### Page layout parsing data
####################

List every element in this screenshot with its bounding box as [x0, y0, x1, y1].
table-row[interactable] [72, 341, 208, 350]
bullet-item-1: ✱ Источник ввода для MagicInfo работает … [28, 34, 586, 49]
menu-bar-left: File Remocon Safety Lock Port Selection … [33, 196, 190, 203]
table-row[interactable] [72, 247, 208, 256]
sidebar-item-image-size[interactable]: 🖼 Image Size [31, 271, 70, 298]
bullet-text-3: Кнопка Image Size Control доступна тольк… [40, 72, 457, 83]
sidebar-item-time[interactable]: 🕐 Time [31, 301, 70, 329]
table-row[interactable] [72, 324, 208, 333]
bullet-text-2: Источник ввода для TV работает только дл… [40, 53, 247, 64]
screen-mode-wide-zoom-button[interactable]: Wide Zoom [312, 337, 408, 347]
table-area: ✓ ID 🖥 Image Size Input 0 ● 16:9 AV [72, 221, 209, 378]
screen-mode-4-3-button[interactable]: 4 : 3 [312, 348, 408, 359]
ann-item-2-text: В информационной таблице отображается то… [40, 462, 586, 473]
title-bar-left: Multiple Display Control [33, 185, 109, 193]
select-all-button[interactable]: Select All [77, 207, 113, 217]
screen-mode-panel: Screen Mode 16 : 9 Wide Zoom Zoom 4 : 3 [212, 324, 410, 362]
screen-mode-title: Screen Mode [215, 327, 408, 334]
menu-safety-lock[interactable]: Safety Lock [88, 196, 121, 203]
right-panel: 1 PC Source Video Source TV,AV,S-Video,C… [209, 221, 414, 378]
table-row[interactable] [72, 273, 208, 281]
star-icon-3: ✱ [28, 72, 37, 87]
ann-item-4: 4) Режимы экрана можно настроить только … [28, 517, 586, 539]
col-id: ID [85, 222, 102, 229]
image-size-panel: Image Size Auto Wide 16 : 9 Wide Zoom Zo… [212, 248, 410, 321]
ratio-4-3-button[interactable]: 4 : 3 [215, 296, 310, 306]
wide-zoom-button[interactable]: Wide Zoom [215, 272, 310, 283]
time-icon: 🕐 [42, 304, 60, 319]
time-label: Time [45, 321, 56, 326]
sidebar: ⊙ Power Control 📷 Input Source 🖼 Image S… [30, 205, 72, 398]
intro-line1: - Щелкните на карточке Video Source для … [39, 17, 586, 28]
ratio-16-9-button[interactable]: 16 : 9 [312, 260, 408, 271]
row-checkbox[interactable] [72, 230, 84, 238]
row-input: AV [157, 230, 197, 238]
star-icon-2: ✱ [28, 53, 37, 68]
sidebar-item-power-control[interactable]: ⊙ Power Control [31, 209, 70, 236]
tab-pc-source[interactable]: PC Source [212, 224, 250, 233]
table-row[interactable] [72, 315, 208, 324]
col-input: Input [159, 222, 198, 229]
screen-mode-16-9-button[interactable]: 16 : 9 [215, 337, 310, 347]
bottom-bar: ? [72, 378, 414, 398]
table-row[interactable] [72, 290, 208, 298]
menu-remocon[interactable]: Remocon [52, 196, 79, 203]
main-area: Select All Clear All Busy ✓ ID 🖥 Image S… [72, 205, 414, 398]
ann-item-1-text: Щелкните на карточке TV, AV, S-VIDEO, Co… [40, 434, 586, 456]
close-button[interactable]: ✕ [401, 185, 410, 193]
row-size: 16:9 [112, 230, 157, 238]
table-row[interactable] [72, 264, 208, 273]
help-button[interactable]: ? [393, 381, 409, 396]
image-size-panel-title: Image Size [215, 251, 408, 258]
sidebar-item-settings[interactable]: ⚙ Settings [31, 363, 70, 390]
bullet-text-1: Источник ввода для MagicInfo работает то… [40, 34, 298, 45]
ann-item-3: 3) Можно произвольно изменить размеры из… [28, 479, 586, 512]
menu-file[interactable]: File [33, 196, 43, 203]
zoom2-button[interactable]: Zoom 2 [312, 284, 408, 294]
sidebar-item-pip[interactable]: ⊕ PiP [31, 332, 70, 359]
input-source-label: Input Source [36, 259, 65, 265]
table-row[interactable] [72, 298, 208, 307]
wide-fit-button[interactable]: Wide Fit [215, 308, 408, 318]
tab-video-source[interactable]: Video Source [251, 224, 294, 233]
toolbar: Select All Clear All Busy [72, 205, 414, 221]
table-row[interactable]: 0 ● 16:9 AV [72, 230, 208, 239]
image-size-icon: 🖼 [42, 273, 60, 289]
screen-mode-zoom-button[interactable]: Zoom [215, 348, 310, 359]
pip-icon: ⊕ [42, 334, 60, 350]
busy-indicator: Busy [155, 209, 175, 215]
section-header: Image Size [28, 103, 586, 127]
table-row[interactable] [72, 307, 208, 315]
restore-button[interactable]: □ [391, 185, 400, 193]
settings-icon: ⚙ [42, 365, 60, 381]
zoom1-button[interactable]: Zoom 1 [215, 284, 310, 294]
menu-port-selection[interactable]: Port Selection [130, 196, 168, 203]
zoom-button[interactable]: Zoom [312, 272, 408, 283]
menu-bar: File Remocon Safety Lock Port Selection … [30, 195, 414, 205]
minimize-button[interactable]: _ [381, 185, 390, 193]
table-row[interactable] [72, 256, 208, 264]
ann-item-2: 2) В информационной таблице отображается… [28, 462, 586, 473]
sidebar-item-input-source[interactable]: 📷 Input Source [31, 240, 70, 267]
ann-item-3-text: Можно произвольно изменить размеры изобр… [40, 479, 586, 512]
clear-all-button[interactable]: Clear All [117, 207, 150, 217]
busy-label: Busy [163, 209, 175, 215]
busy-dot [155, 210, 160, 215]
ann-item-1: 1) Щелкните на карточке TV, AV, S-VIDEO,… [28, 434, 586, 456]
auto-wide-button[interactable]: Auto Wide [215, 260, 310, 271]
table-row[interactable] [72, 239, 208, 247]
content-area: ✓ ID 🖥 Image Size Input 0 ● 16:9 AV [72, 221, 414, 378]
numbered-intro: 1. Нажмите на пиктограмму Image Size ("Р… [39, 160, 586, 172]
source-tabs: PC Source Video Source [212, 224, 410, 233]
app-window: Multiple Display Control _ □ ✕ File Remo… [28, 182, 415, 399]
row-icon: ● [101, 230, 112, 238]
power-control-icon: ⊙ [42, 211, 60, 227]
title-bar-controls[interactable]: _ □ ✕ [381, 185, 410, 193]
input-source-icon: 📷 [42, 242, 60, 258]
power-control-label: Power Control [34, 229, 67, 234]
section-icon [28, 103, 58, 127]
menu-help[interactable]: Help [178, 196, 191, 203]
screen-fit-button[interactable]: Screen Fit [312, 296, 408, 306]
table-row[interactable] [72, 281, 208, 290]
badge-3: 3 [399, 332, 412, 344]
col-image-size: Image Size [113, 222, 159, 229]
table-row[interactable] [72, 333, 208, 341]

####################

Reproduce every line in the data that has the word "Источник" in it.

bullet-item-1: ✱ Источник ввода для MagicInfo работает … [28, 34, 586, 49]
bullet-text-2: Источник ввода для TV работает только дл… [40, 53, 247, 64]
bullet-text-1: Источник ввода для MagicInfo работает то… [40, 34, 298, 45]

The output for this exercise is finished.